All numbers on trn1.2xlarge with DLAMI ami-07f81955eadf5b89c (2026-04-10 build, neuronxcc==2.24.5133 + nki==0.3.0). CPU baselines run on the same instance's Xeon.

v0.2.0 CSR SpMM, mean time in μs. Lower is better. Columns are size M=K, density, N (RHS width).

Size Density N scipy torch.sparse trnsparse pytorch trnsparse nki
256 0.001 32 8.8 15.4 48.3 1397
256 0.001 128 7.6 29.1 44.7 1365
256 0.01 32 8.8 15.6 28.9 1248
256 0.01 128 20.4 27.5 41.7 1370
256 0.1 32 40.0 18.5 31.7 1278
256 0.1 128 137 34.2 48.6 1428
1024 0.001 32 14.4 28.9 43.4 1732
1024 0.001 128 39.8 27.2 47.0 2067
1024 0.01 32 72.4 31.8 48.1 1847
1024 0.01 128 257 46.5 72.5 2212
1024 0.1 32 609 75.0 95.5 2151
1024 0.1 128 2475 248 274 2479

At every data point, the NKI column is slower than both CPU backends. Two structural reasons: no sparsity exploitation (v0.2.0 materializes CSR to dense before the matmul), and dispatch overhead dominates (NKI times constant ~1.3–2.5 ms because kernel-launch + HBM round-trip is the flat floor at these sizes).

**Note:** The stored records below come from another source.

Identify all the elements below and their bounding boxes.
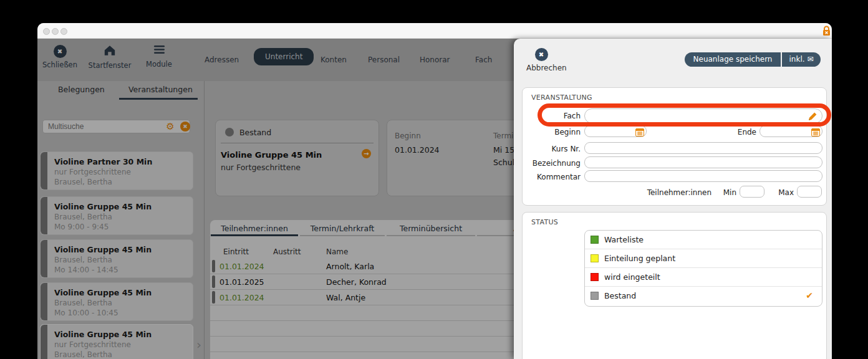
status-option-selected[interactable]: Bestand ✔ xyxy=(585,287,822,305)
status-option-label: wird eingeteilt xyxy=(604,272,660,282)
lock-icon xyxy=(822,25,831,40)
app-window: ✖ Schließen Startfenster Module xyxy=(37,23,832,359)
max-input[interactable] xyxy=(797,186,822,198)
status-color-swatch xyxy=(591,236,599,244)
section-title: VERANSTALTUNG xyxy=(531,93,592,102)
section-title: STATUS xyxy=(531,218,558,226)
status-color-swatch xyxy=(591,292,599,300)
mail-button-label: inkl. xyxy=(789,55,805,64)
status-list: Warteliste Einteilung geplant wird einge… xyxy=(584,230,822,307)
calendar-icon[interactable] xyxy=(635,127,644,139)
bezeichnung-input[interactable] xyxy=(584,156,822,168)
min-label: Min xyxy=(713,188,736,197)
max-label: Max xyxy=(771,188,794,197)
status-option-label: Einteilung geplant xyxy=(604,254,675,263)
calendar-icon[interactable] xyxy=(811,127,820,139)
status-option-label: Bestand xyxy=(604,291,636,300)
new-event-panel: ✖ Abbrechen Neuanlage speichern inkl. ✉ … xyxy=(514,39,832,359)
traffic-light-close-button[interactable] xyxy=(43,28,50,35)
window-titlebar xyxy=(37,23,832,39)
min-input[interactable] xyxy=(740,186,764,198)
status-option[interactable]: wird eingeteilt xyxy=(585,268,822,287)
bezeichnung-label: Bezeichnung xyxy=(524,159,581,168)
cancel-label: Abbrechen xyxy=(526,64,556,72)
beginn-label: Beginn xyxy=(537,128,581,136)
fach-label: Fach xyxy=(537,112,581,120)
kommentar-input[interactable] xyxy=(584,170,822,182)
kommentar-label: Kommentar xyxy=(524,173,581,181)
veranstaltung-section: VERANSTALTUNG Fach Beginn Ende xyxy=(522,87,827,206)
checkmark-icon: ✔ xyxy=(806,290,813,300)
mail-icon: ✉ xyxy=(807,55,813,64)
traffic-light-minimize-button[interactable] xyxy=(52,28,59,35)
cancel-button[interactable]: ✖ Abbrechen xyxy=(526,47,556,72)
status-option[interactable]: Einteilung geplant xyxy=(585,249,822,268)
kurs-nr-input[interactable] xyxy=(584,142,822,154)
save-button[interactable]: Neuanlage speichern xyxy=(685,52,781,67)
ende-label: Ende xyxy=(713,128,756,136)
close-circle-icon: ✖ xyxy=(535,48,548,61)
status-section: STATUS Warteliste Einteilung geplant wir… xyxy=(522,212,827,359)
traffic-light-zoom-button[interactable] xyxy=(60,28,67,35)
desktop-background: ✖ Schließen Startfenster Module xyxy=(0,0,868,359)
kurs-nr-label: Kurs Nr. xyxy=(537,145,581,153)
fach-input[interactable] xyxy=(584,108,822,123)
teilnehmer-label: Teilnehmer:innen xyxy=(643,188,711,197)
pencil-icon[interactable] xyxy=(808,112,817,123)
status-option[interactable]: Warteliste xyxy=(585,231,822,249)
save-with-mail-button[interactable]: inkl. ✉ xyxy=(782,52,821,67)
status-option-label: Warteliste xyxy=(604,235,644,244)
status-color-swatch xyxy=(591,273,599,281)
status-color-swatch xyxy=(591,254,599,262)
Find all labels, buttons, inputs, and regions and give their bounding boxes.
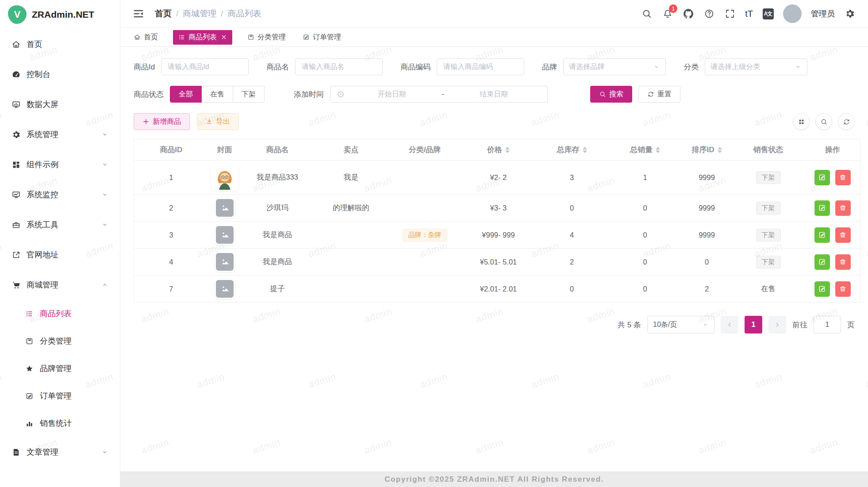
sidebar-item-销售统计[interactable]: 销售统计 [0, 410, 120, 437]
notifications-bell-icon[interactable]: 1 [662, 8, 673, 19]
product-name-input[interactable] [295, 58, 383, 75]
sidebar-item-文章管理[interactable]: 文章管理 [0, 437, 120, 467]
reset-button[interactable]: 重置 [638, 86, 680, 103]
column-header-排序ID[interactable]: 排序ID [682, 139, 732, 161]
header-search-icon[interactable] [641, 8, 653, 19]
chevron-down-icon [101, 449, 108, 456]
column-header-封面: 封面 [208, 139, 241, 161]
collapse-sidebar-icon[interactable] [133, 8, 144, 19]
delete-button[interactable] [835, 254, 851, 270]
pagination-total: 共 5 条 [618, 320, 641, 330]
delete-button[interactable] [835, 200, 851, 216]
chevron-down-icon [101, 221, 108, 228]
font-size-icon[interactable]: tT [745, 8, 753, 19]
edit-button[interactable] [814, 254, 830, 270]
sidebar-item-品牌管理[interactable]: 品牌管理 [0, 355, 120, 382]
next-page-button[interactable] [768, 316, 786, 334]
table-tools [793, 113, 855, 130]
delete-button[interactable] [835, 281, 851, 297]
sidebar-item-商品列表[interactable]: 商品列表 [0, 300, 120, 327]
current-page[interactable]: 1 [745, 316, 762, 334]
column-header-总销量[interactable]: 总销量 [608, 139, 682, 161]
cell-cover [208, 276, 241, 303]
sidebar-item-分类管理[interactable]: 分类管理 [0, 327, 120, 355]
page-unit: 页 [847, 320, 855, 330]
trash-icon [839, 204, 847, 212]
status-badge: 下架 [756, 171, 781, 184]
refresh-icon [647, 91, 654, 98]
search-button[interactable]: 搜索 [590, 86, 632, 103]
add-product-button[interactable]: 新增商品 [134, 113, 190, 130]
chevron-down-icon [101, 131, 108, 138]
status-option-offshelf[interactable]: 下架 [233, 86, 265, 103]
export-button[interactable]: 导出 [197, 113, 239, 130]
sidebar-item-系统工具[interactable]: 系统工具 [0, 210, 120, 240]
edit-icon [818, 285, 826, 293]
chevron-down-icon [101, 191, 108, 198]
sidebar-item-系统管理[interactable]: 系统管理 [0, 119, 120, 150]
app-logo[interactable]: V ZRAdmin.NET [0, 0, 120, 29]
page-size-select[interactable]: 10条/页 [647, 316, 714, 334]
cell-cover [208, 161, 241, 195]
sort-icons[interactable] [583, 147, 587, 153]
chevron-up-icon [101, 281, 108, 288]
status-option-all[interactable]: 全部 [170, 86, 202, 103]
user-avatar[interactable] [783, 4, 802, 23]
brand-select[interactable]: 请选择品牌 [563, 58, 666, 75]
action-row: 新增商品 导出 [134, 113, 855, 130]
sidebar-item-首页[interactable]: 首页 [0, 29, 120, 59]
tab-商品列表[interactable]: 商品列表 [173, 30, 232, 45]
refresh-table-icon[interactable] [838, 113, 855, 130]
column-settings-icon[interactable] [793, 113, 810, 130]
cell-actions [805, 249, 860, 276]
fullscreen-icon[interactable] [724, 8, 736, 19]
date-range-picker[interactable]: 开始日期 - 结束日期 [330, 86, 548, 103]
close-tab-icon[interactable] [221, 34, 227, 40]
logo-blob-icon: V [8, 5, 27, 24]
toggle-search-icon[interactable] [815, 113, 832, 130]
image-placeholder-icon [216, 226, 234, 244]
table-row: 3 我是商品品牌：杂牌¥999- 999409999下架 [134, 222, 860, 249]
status-option-onsale[interactable]: 在售 [202, 86, 233, 103]
github-icon[interactable] [683, 8, 694, 19]
column-header-总库存[interactable]: 总库存 [536, 139, 608, 161]
delete-button[interactable] [835, 170, 851, 185]
column-header-价格[interactable]: 价格 [461, 139, 536, 161]
sidebar-item-官网地址[interactable]: 官网地址 [0, 240, 120, 270]
sidebar-item-组件示例[interactable]: 组件示例 [0, 150, 120, 180]
edit-button[interactable] [814, 227, 830, 243]
goto-page-input[interactable] [814, 316, 841, 334]
edit-button[interactable] [814, 281, 830, 297]
sort-icons[interactable] [505, 147, 510, 153]
product-id-input[interactable] [161, 58, 249, 75]
edit-button[interactable] [814, 200, 830, 216]
sidebar-item-label: 数据大屏 [27, 99, 108, 110]
sidebar-item-商城管理[interactable]: 商城管理 [0, 270, 120, 300]
sidebar-item-控制台[interactable]: 控制台 [0, 59, 120, 89]
breadcrumb-home[interactable]: 首页 [155, 8, 172, 19]
language-icon[interactable]: A文 [762, 8, 774, 19]
sidebar-item-数据大屏[interactable]: 数据大屏 [0, 89, 120, 119]
sidebar-item-订单管理[interactable]: 订单管理 [0, 382, 120, 410]
sort-icons[interactable] [656, 147, 660, 153]
product-code-input[interactable] [437, 58, 524, 75]
dashboard-icon [12, 70, 21, 79]
edit-button[interactable] [814, 170, 830, 185]
prev-page-button[interactable] [721, 316, 738, 334]
sidebar-item-label: 商品列表 [40, 308, 108, 319]
cell-sort-id: 9999 [682, 222, 732, 249]
tab-订单管理[interactable]: 订单管理 [301, 30, 343, 45]
category-select[interactable]: 请选择上级分类 [705, 58, 807, 75]
chevron-down-icon [795, 63, 802, 70]
settings-gear-icon[interactable] [844, 8, 856, 19]
help-icon[interactable] [703, 8, 715, 19]
sort-icons[interactable] [718, 147, 722, 153]
delete-button[interactable] [835, 227, 851, 243]
cell-sort-id: 2 [682, 276, 732, 303]
sidebar-item-系统监控[interactable]: 系统监控 [0, 180, 120, 210]
product-table: 商品ID封面商品名卖点分类/品牌价格总库存总销量排序ID销售状态操作 1 我是商… [134, 139, 860, 303]
tab-首页[interactable]: 首页 [132, 30, 160, 45]
cell-sales: 0 [608, 249, 682, 276]
column-header-销售状态: 销售状态 [732, 139, 805, 161]
tab-分类管理[interactable]: 分类管理 [246, 30, 288, 45]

v0.3.0 BSR SpMM. At 4×4 blocks / 10% density / N=128: BSR-NKI 1.85 ms vs BSR-PyTorch 0.11 ms. At 8×8 / 50% / N=256: NKI 3.11 ms vs PyTorch 1.05 ms. BSR is validated as Trainium-native at the level of "runs correctly, differentiable, on the Tensor Engine." The performance win against CPU is Phase 3 work.

What's next

  • #15 Phase 3 row-bucketing / gather-matmul-scatter — backlog under the BSR reframe; reopens if NKI exposes per-row DMA gather.
  • #22 on-chip iterative solvers — v0.3.2 plumbing shipped; fused kernel (#24) parked on NKI capability.
  • #16 Phase 4 sharded BSR across NeuronCores; gated on suite-level multi-chip collectives.
  • #17 Phase 5 trn2-specific DMA bandwidth exploitation.
  • #21 block-sparse attention writeup — BSR-128 IS a local-attention mask.

Takeaway

The v0.2.0 benchmark table is the most important thing trnsparse has published so far. Not because the numbers are good — they're not — but because they're the evidence that anchored the reframe. The CUDA sparse playbook assumes a memory hierarchy where arbitrary-pattern gather is cheap; Trainium has a tile-shaped compute unit and a DMA engine that doesn't yet expose indirect gather at the kernel level. Under those constraints, the native sparse representation isn't a list of nonzeros; it's a list of 128×128 blocks. BSR isn't a cuSPARSE port. It's what the hardware asks for. The honest way to find that out was to ship the naive port, publish the numbers it produced, and let the shape of the failure tell the story.